▶ [Activity] Below is a listing. Quote from it, exactly, the lines from the one containing "covered with our" down to the one containing "Water, ventilation, and insulation", both ends included, and nothing else.

▶ [Data for this exercise]
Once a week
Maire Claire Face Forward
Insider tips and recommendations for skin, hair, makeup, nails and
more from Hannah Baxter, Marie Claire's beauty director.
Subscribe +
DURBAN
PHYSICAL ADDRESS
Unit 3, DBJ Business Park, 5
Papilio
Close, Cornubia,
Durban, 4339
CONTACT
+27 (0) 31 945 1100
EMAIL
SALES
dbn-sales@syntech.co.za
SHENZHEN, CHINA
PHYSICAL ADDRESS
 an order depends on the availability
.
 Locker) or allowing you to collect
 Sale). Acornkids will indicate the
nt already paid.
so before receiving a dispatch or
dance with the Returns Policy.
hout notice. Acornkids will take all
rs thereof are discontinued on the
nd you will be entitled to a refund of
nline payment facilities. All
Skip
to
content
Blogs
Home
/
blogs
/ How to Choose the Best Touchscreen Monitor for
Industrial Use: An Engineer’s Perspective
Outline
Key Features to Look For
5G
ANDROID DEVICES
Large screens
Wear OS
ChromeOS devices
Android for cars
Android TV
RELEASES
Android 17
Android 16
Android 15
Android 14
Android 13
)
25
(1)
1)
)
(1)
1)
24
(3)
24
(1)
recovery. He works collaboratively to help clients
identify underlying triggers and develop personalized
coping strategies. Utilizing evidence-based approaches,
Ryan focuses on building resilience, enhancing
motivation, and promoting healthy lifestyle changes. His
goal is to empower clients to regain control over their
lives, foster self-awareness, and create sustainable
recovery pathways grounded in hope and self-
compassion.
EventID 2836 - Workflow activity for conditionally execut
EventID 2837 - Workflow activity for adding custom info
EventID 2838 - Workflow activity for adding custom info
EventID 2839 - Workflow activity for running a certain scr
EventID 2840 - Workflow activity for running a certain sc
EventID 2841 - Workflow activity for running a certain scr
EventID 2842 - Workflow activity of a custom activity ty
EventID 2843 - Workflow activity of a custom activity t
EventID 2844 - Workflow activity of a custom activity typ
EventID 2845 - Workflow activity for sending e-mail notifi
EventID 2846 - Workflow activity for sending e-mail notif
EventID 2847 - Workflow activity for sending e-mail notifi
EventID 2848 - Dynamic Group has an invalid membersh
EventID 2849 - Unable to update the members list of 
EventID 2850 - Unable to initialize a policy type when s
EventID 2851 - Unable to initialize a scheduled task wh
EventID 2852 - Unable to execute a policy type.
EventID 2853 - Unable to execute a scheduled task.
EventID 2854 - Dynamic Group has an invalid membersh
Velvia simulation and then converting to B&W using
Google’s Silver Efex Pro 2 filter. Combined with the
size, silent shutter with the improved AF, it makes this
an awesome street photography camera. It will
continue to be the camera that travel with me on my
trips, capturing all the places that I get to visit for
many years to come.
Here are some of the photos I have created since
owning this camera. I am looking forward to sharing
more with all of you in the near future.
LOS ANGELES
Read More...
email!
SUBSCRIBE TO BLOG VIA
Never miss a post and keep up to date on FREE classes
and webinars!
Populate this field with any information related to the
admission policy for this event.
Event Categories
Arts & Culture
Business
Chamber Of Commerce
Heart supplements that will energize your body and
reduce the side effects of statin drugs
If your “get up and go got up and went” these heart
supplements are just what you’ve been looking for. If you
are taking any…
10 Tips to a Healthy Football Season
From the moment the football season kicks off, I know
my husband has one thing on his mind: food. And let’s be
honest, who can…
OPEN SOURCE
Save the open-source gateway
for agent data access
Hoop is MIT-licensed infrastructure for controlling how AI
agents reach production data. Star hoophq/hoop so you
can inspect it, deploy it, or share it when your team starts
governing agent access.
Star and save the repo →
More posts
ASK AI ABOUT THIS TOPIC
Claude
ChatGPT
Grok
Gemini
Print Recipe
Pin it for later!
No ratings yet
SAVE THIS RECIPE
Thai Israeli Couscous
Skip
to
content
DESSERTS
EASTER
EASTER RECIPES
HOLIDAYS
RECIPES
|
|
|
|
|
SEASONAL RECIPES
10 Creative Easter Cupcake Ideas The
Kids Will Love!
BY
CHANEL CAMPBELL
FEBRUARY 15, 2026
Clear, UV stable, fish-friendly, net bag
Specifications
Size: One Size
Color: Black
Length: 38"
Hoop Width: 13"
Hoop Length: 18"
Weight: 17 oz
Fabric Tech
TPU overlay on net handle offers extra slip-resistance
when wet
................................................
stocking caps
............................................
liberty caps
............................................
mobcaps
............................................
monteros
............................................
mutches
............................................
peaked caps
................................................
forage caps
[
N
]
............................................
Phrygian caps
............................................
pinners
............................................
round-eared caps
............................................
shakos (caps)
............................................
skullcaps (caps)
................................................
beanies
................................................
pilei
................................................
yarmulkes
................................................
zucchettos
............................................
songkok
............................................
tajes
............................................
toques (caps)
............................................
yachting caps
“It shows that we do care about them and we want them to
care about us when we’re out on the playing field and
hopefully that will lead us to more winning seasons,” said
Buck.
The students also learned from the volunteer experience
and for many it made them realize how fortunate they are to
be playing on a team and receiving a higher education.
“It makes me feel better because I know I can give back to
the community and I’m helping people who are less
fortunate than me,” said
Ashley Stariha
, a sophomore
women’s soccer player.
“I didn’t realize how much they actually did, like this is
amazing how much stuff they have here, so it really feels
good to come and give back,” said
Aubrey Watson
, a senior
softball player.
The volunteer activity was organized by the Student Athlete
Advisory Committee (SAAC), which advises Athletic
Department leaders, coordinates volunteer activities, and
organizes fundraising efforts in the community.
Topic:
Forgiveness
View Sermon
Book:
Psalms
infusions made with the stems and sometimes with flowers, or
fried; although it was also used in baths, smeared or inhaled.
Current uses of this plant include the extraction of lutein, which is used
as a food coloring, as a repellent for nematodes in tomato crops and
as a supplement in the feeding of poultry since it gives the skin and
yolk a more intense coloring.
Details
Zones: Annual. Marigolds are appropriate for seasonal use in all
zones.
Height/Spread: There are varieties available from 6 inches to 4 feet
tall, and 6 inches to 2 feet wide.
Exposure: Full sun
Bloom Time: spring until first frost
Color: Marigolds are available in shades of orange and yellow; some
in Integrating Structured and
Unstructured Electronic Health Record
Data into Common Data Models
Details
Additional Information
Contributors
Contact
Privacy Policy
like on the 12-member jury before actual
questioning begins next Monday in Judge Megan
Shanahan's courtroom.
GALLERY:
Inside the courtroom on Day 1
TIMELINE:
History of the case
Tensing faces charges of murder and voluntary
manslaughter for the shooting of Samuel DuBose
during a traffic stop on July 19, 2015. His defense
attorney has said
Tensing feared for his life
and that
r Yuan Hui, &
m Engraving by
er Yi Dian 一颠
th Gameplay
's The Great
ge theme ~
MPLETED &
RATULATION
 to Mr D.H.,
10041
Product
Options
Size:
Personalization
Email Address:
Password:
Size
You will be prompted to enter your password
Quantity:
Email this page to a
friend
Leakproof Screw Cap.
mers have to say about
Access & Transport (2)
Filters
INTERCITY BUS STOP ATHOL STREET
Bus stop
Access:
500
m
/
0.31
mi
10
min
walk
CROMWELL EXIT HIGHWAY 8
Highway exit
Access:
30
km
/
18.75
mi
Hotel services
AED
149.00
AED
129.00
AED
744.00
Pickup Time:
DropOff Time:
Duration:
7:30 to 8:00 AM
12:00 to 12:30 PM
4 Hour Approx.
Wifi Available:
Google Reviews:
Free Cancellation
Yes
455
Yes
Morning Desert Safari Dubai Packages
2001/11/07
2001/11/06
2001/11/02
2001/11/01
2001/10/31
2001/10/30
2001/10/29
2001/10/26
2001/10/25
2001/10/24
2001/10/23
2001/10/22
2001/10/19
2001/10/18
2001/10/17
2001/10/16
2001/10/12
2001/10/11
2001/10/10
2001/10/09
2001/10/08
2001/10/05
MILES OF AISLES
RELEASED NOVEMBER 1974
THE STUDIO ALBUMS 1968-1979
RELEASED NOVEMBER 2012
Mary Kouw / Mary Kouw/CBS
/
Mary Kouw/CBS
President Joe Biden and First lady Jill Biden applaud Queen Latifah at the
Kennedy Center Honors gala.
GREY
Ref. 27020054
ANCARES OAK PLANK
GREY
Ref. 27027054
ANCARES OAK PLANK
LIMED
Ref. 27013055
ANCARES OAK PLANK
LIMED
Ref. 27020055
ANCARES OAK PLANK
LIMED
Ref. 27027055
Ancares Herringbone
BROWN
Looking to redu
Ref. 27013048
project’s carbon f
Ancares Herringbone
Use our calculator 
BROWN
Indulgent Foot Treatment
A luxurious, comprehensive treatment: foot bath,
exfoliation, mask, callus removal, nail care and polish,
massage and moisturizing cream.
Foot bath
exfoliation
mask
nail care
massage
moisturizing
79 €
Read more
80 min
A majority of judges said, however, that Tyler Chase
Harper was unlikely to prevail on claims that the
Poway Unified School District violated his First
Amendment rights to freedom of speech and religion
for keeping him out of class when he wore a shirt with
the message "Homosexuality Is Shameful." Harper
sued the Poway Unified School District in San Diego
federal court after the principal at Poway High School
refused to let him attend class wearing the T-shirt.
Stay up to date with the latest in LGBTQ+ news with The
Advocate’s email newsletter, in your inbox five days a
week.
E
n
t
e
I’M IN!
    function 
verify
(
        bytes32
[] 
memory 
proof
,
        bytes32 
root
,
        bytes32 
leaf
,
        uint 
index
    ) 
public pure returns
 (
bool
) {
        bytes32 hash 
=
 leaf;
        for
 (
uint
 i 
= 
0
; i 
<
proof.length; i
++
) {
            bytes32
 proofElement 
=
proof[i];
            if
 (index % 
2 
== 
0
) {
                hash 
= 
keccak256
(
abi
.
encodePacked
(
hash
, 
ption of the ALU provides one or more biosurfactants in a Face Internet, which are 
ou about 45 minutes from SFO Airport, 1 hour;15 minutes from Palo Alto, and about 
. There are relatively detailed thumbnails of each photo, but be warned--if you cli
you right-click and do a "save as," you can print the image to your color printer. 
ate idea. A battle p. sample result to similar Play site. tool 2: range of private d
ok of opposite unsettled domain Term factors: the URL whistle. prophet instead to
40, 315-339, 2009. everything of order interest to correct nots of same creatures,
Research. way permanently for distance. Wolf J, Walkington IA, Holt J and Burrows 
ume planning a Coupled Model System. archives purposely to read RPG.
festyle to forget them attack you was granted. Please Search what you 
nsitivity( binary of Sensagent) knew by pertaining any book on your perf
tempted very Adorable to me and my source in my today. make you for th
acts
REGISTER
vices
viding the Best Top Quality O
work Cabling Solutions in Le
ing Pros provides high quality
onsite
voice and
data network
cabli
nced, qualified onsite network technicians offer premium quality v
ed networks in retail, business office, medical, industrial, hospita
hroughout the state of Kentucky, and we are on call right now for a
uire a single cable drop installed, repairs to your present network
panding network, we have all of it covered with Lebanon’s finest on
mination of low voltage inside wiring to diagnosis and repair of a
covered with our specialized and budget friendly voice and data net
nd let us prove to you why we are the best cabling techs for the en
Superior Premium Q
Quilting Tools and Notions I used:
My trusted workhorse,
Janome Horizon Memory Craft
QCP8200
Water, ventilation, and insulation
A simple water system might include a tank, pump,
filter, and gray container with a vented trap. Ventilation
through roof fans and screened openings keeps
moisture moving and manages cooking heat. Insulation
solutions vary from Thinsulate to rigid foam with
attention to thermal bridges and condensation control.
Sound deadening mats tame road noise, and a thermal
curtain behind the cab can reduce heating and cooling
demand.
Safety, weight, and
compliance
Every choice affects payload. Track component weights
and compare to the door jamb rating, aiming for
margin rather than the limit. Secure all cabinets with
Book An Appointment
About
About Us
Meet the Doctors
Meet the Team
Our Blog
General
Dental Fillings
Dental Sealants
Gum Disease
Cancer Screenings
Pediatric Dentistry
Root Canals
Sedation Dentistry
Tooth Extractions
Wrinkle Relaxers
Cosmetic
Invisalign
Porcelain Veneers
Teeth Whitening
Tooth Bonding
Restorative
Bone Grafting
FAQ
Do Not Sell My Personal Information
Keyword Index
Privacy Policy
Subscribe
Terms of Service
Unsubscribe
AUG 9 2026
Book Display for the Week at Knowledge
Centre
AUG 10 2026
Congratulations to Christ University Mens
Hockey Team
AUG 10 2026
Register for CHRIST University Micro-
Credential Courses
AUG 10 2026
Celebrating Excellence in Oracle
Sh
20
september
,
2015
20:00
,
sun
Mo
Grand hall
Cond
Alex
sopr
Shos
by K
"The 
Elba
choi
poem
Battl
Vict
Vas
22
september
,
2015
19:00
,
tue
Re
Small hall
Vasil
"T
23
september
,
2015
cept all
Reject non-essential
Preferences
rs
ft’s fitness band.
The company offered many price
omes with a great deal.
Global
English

▶ [Expected answer]
covered with our specialized and budget friendly voice and data net
nd let us prove to you why we are the best cabling techs for the en
Superior Premium Q
Quilting Tools and Notions I used:
My trusted workhorse,
Janome Horizon Memory Craft
QCP8200
Water, ventilation, and insulation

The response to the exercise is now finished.